Genetic Encoding of N 6‑(((Trimethylsilyl)­methoxy)­carbonyl)‑l‑lysine for NMR Studies of Protein–Protein and Protein–Ligand Interactions

• Published in: Journal of the American Chemical Society Vol. 143; no. 2; pp. 1133 - 1143
• Main Authors: Abdelkader, Elwy H, Qianzhu, Haocheng, Tan, Yi Jiun, Adams, Luke A, Huber, Thomas, Otting, Gottfried
• Format: Journal Article
• Language: English
• Published: United States American Chemical Society 20.01.2021
• ISSN: 0002-7863; 1520-5126
• DOI: 10.1021/jacs.0c11971

Trimethylsilyl (TMS) groups present outstanding NMR probes of biological macromolecules as they produce intense singlets in 1H NMR spectra near 0 ppm, where few other proton resonances occur. We report a system for genetic encoding of N 6-(((trimethylsilyl)­methoxy)­carbonyl)-l-lysine (TMSK) for site-specific incorporation into proteins. The system is based on pyrrolysyl-tRNA synthetase mutants, which deliver proteins with high yield and purity in vivo and in cell-free protein synthesis. As the TMS signal can readily be identified in 1D 1H NMR spectra of high-molecular weight systems without the need of isotopic labeling, TMSK delivers an excellent site-specific NMR probe for the study of protein structure and function, which is both inexpensive and convenient.
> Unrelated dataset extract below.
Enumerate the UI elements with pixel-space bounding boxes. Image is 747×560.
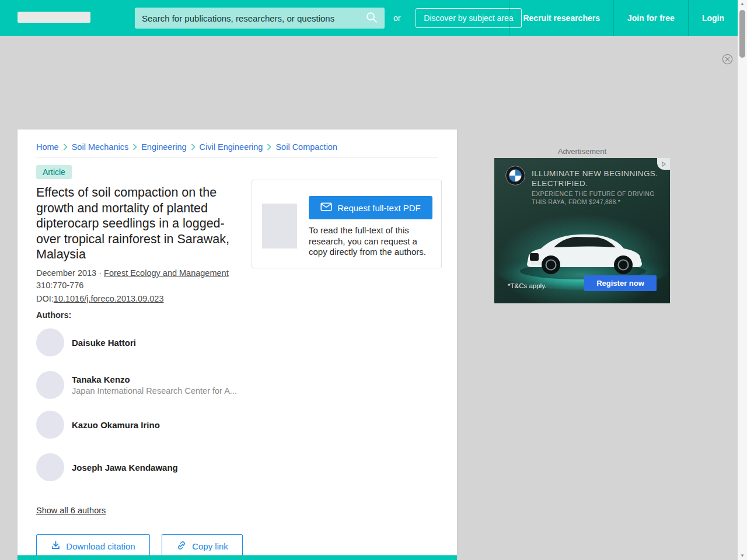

We demonstrate the utility of TMSK to detect ligand binding, measure the rate of conformational change, and assess protein dimerization by paramagnetic relaxation enhancement. In addition, we present a system for dual incorporation of two different unnatural amino acids (TMSK and O-tert-butyl-tyrosine) in the same protein in quantities sufficient for NMR spectroscopy. Close proximity of the TMS and tert-butyl groups was readily detected by nuclear Overhauser effects.